When a particle is identified, the player is shown a 3d rendered image of the particle, the particle as seen through an electron microscope, a few facts about the identified particle and if the particle is friendly (smiling face) or harmful (skull and crossbones). The identified particles are also added to a gallery so the player can look at them again later if they so wish.

The game is won by identifying all particles, then finding and destroying the harmful red algae in the water.

===NanoScaling===

Character Mode of NanoScaling

This module teaches the players the differences in the size of items from a microscopic atom of hydrogen (pico meters) to the sun (gigameters). Players can scroll between the items, or they can have their character shrink or grow to the size of the item pictured to be able to see the items' sizes in perspective.

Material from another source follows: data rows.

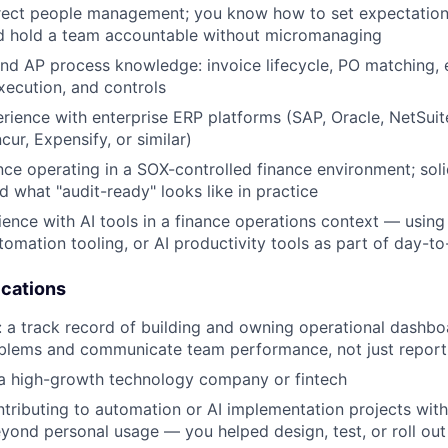
rect people management; you know how to set expectations
nd hold a team accountable without micromanaging
d AP process knowledge: invoice lifecycle, PO matching, 
ecution, and controls
ience with enterprise ERP platforms (SAP, Oracle, NetSui
ur, Expensify, or similar)
nce operating in a SOX-controlled finance environment; sol
d what "audit-ready" looks like in practice
ence with AI tools in a finance operations context — using
tomation tooling, or AI productivity tools as part of day-t
ications
: a track record of building and owning operational dashbo
oblems and communicate team performance, not just report
 a high-growth technology company or fintech
tributing to automation or AI implementation projects with
yond personal usage — you helped design, test, or roll ou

This game is a learning toy. A scrollbar at the bottom allows the player to scroll between different sizes for comparison and buttons change the mode of view. Common items such as bicycles and people and famous landmarks such as the Eiffel Tower and Mount Everest are used to help the player be able to gain a better understanding of comparative sizes. There also is a Character Mode in which the player's avatar shrinks down to the size of the chosen item to see the other comparative items from a new perspective.